**Activity**.
Print the listing below a second time, exactly, and omit its images.

**Data in this exercise**.
+--
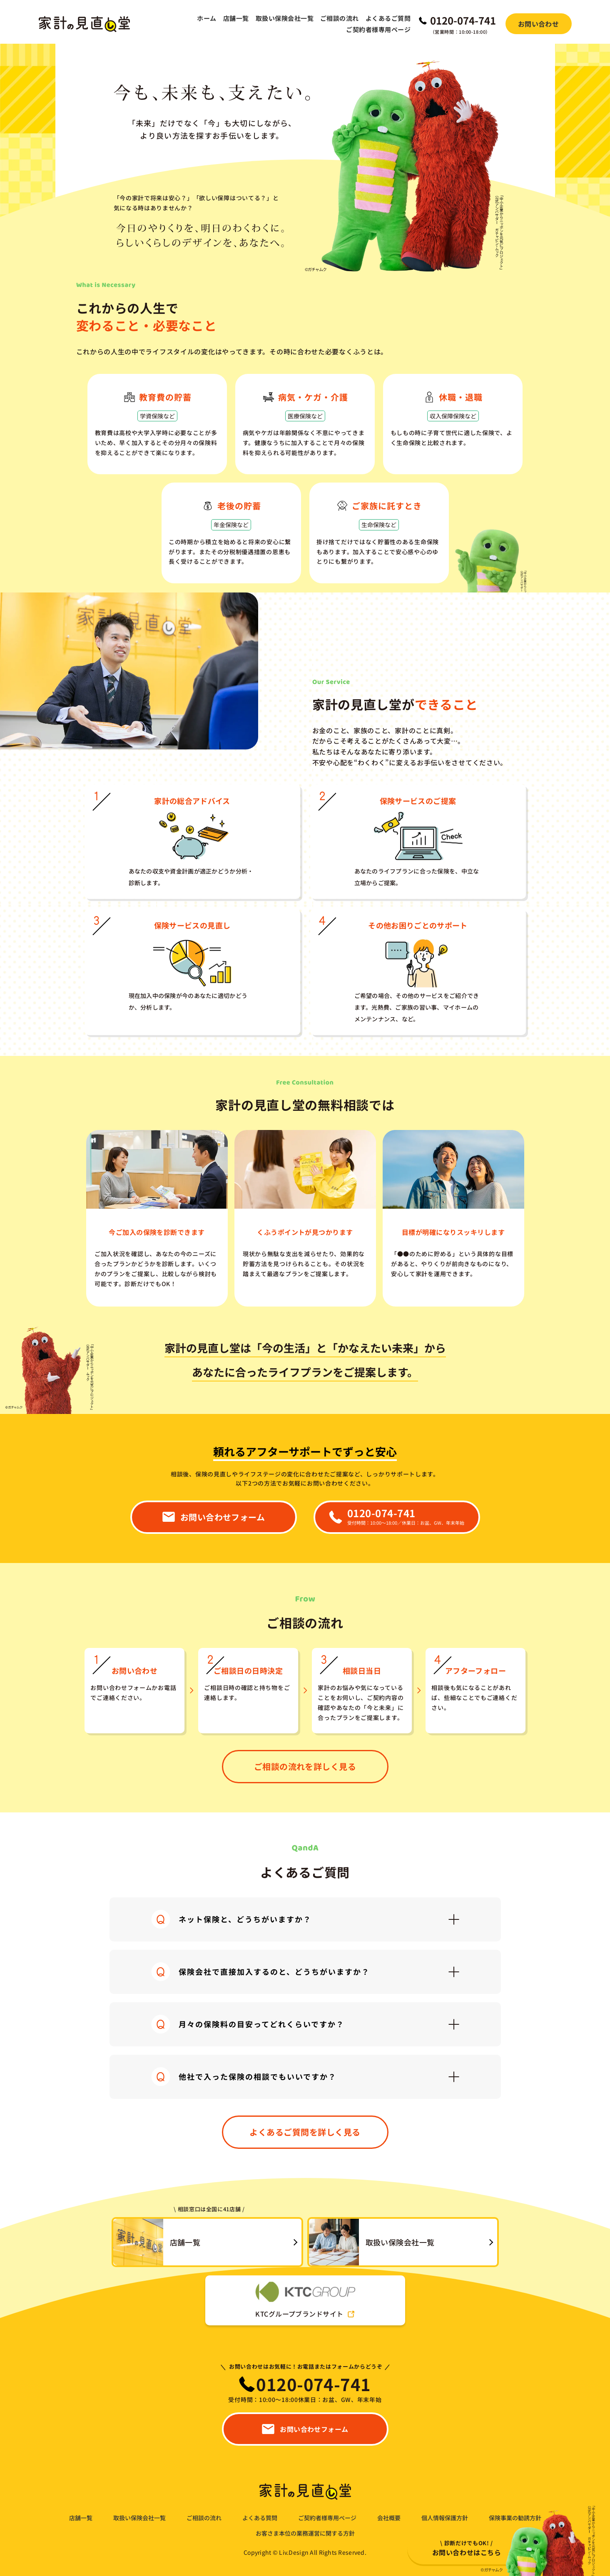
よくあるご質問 (388, 18)
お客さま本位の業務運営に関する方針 (305, 2533)
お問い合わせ (538, 24)
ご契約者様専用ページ (378, 29)
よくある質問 (259, 2517)
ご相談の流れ (339, 18)
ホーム (206, 18)
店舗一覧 (236, 18)
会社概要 (389, 2517)
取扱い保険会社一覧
+--
**Written answer**.
よくあるご質問 (388, 18)
お客さま本位の業務運営に関する方針 (305, 2533)
お問い合わせ (538, 24)
ご契約者様専用ページ (378, 29)
よくある質問 (259, 2517)
ご相談の流れ (339, 18)
ホーム (206, 18)
店舗一覧 (236, 18)
会社概要 (389, 2517)
取扱い保険会社一覧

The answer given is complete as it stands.